[Input records]
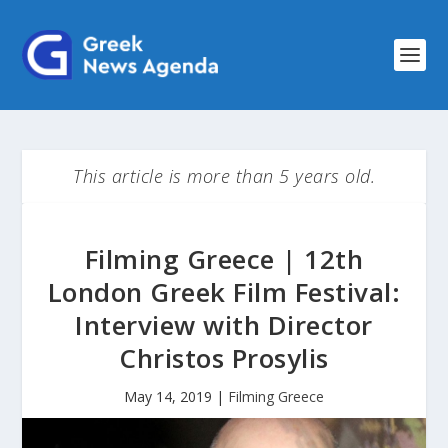
This article is more than 5 years old.
Filming Greece | 12th
London Greek Film Festival:
Interview with Director
Christos Prosylis
May 14, 2019
|
Filming Greece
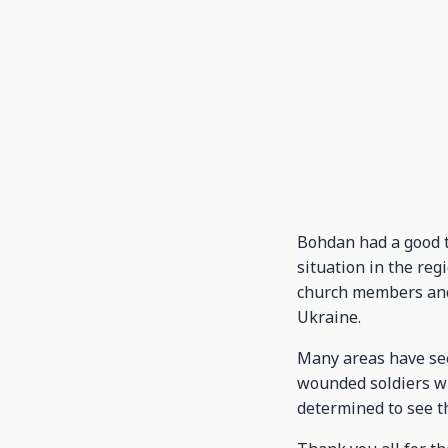
Bohdan had a good t
situation in the reg
church members and 
Ukraine.
Many areas have seen
wounded soldiers who
determined to see t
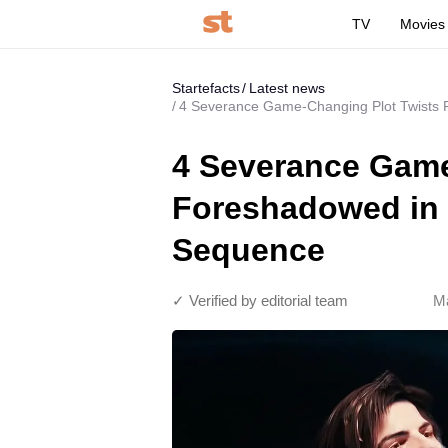
TV
Movies
Startefacts
Latest news
4 Severance Game-Changing Plot Twists
4 Severance Game
Foreshadowed in 
Sequence
✓ Verified by editorial team
Ma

[What this task involves] Would you retype each line above exactly and skip every image?

[Finished task]
This article is more than 5 years old.
Filming Greece | 12th
London Greek Film Festival:
Interview with Director
Christos Prosylis
May 14, 2019
|
Filming Greece
Bohdan had a good t
situation in the reg
church members and 
Ukraine.
Many areas have seen
wounded soldiers who
determined to see t
TV
Movies
Startefacts
Latest news
4 Severance Game-Changing Plot Twists
4 Severance Game
Foreshadowed in 
Sequence
✓ Verified by editorial team
Ma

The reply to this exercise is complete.